2. Coach approach the player explaining what has to be done for more playing time. Maybe this was done, not sure. In both cases, communication supports the experience. Knowing where you stand as a player creates a better experience even if it’s not where you want to be.
Younger athletes under 13, expectations on the role of the player on the team or during, prior to or after competition is the responsibility of the coach.
I can not tell you how many times a coach will leave everyone in the dark by not communicating expectations or plans. In many cases, coaches may not know how to communicate, never been taught or asked to improve and often, conversations can be uncomfortable so they are avoided.
Often at a higher level of sport and competition coaches are so focused on team or skill play they forget the individuals on the other end. They forget the pressure they feel, the stage they are at, and the performance levels they are expected to execute.
Over and over again, you will hear successful strong coaches talk of communication, positivity, body language being more important than anything else.
The interview and hiring process.
Countless times in interviews (on both sides of the fence), I have encountered interviewers focused on expertise in sport specific skills. When in fact, especially at a young age, the communication skills and style can impact the development and experience of a young athlete as much if not more that sports skill teaching.
Common communication mistakes from coaches in youth sport:
Speaking to kids as if they were adults.
My most recent experience is with older youth athletes. The college age, 18-22 bracket. Speaking to these athletes as if they were adults is mistake number 1. While, they should be treated as more mature versions of the younger athlete, criticism needs to be constructive, condescension and singling someone out at this age can do a lot of harm. Same applies for the younger group. Emotionally, and emotional intelligence at that age is different than someone at 35, 45, 55 in a coaching position.
Challenging kids without insulting them. Part of development through sporting experience is to provide opportunities for our young athletes to test themselves in competitive situations. Challenging the athlete in his/her preparation, during competition and while reviewing past performance can be either constructive or destructive based on how it is done. Challenging while empowering is a skill. A communication skill. Examples would be “I see a lot of potential in you’ , or “I see an ability to rise to a higher level” would be constructive. I will let your imagination or observation skills run a little bit to come up with destructive examples, as we see them too often.
Speaking out of turn about others. Speaking to others about the abilities/deficiencies of certain athletes, in a negative way is a great way to spread dissension through the ranks like wildfire. Evaluating abilities and finding ways to build athletes up is a completely different perspective to a similar conversation. Choosing words carefully, never putting athletes down to others, and having a confidential clause amongst coaches are examples that can help here.

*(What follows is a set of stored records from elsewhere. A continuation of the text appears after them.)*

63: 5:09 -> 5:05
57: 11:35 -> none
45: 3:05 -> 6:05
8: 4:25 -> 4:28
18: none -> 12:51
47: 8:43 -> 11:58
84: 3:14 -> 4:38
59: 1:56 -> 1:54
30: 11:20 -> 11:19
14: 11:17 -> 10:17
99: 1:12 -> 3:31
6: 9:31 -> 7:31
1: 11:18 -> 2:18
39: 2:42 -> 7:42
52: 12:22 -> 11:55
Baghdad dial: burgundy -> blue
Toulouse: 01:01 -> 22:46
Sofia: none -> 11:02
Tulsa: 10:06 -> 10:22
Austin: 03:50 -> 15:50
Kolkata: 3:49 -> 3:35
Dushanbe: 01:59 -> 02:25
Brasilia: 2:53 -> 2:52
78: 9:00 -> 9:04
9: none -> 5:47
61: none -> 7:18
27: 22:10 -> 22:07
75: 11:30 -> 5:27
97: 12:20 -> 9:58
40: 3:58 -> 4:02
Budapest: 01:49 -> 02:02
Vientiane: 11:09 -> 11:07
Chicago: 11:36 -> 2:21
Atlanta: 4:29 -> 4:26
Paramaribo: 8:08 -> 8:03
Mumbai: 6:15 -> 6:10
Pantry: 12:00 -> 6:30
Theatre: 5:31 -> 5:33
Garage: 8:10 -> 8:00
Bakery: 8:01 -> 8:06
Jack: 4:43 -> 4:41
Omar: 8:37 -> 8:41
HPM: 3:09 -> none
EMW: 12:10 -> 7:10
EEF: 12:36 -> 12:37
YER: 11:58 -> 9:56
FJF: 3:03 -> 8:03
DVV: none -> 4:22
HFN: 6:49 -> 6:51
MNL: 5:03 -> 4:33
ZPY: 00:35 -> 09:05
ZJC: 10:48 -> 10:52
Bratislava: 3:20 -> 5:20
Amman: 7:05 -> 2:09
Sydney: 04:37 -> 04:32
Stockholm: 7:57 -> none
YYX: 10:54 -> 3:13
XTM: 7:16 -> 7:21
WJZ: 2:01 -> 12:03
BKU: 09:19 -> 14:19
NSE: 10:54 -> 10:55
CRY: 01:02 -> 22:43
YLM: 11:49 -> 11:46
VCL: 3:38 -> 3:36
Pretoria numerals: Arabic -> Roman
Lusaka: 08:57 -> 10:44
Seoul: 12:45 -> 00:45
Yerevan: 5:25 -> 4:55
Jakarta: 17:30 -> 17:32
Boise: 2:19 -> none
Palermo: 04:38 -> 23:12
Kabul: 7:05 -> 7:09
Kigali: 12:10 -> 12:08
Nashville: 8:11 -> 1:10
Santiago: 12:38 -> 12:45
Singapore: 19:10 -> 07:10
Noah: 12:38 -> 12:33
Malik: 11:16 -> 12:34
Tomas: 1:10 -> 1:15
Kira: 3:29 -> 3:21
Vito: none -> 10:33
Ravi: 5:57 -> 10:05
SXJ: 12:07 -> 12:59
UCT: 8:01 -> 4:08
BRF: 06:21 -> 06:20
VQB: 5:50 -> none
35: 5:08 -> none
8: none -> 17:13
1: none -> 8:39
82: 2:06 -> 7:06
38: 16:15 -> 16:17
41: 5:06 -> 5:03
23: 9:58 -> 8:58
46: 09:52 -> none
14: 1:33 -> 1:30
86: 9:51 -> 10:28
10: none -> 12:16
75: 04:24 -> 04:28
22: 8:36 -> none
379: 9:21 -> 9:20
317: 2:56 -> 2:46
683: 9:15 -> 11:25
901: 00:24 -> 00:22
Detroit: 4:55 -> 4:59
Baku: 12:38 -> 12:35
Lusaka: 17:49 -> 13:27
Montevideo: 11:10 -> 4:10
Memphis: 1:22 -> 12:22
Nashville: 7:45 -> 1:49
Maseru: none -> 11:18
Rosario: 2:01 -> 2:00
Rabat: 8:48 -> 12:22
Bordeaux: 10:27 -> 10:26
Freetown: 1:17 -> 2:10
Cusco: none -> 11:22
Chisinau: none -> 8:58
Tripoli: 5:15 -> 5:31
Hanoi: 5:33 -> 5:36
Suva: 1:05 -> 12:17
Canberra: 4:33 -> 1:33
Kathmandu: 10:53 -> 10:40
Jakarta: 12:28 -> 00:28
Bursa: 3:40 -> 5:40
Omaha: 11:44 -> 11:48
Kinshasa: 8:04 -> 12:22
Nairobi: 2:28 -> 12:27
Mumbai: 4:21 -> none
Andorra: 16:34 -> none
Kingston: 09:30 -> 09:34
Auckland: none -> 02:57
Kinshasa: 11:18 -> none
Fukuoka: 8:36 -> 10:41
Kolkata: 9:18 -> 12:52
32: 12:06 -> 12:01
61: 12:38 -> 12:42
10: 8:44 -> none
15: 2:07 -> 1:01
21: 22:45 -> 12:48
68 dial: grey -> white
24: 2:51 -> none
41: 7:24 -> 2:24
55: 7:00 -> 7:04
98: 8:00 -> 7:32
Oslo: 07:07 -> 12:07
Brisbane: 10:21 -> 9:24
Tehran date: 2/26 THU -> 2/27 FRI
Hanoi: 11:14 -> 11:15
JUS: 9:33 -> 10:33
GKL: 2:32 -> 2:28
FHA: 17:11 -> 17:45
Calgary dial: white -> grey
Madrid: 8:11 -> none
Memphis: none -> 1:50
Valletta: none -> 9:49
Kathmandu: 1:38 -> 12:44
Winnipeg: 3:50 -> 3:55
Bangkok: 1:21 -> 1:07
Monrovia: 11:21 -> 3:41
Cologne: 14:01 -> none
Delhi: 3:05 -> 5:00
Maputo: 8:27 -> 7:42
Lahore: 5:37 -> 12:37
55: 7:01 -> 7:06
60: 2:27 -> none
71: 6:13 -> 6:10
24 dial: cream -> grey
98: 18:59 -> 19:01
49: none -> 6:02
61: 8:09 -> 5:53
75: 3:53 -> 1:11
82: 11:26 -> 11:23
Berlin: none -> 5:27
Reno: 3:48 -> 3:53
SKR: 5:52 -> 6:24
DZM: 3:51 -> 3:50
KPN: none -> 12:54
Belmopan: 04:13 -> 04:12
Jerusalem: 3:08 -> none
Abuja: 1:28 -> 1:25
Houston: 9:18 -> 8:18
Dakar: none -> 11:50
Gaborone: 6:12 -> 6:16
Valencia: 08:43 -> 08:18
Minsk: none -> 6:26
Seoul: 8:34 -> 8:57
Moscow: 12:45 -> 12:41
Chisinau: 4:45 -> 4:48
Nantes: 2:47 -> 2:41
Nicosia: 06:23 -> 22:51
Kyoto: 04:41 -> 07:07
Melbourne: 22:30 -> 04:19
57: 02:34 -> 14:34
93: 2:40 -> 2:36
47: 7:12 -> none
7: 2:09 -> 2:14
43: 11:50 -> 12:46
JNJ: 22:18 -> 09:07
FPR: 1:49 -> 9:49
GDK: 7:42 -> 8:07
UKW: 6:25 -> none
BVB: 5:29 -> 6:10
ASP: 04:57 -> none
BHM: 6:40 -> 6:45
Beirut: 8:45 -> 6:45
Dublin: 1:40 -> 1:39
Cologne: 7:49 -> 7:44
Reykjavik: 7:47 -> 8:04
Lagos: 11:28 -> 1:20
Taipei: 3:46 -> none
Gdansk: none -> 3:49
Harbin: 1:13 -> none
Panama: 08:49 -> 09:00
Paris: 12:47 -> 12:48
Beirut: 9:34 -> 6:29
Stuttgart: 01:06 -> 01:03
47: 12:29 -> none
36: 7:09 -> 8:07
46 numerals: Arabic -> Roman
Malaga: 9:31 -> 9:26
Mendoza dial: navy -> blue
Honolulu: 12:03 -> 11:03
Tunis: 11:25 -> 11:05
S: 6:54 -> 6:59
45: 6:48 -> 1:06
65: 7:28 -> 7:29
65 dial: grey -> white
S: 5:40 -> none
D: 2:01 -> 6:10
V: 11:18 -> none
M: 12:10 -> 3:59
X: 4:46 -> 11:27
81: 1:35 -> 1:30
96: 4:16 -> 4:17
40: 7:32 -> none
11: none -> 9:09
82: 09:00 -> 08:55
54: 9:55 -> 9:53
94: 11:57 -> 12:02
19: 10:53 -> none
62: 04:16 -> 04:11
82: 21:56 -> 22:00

Building people up. Too much in our society brings people down. It’s easy to criticize and jump on the point the finger bandwagon. “How can help others rise up?” should be the question. This is a skill. Difficult conversations and situations happen in sport because ultimately there is only 1 winner, and the rest had things go different than they hoped.
Not having fun or showing enthusiasm. Taking things too serious, not smiling. We are talking about playing a game for fun. Players reflect the demeanor of the coach. Smile.
You may ask how can a coach bring an athlete up when their performance is not going well, or when playing time is reduced?
Being honest is a good start. Identifying areas the player needs to work on for a better experience is part of that honesty.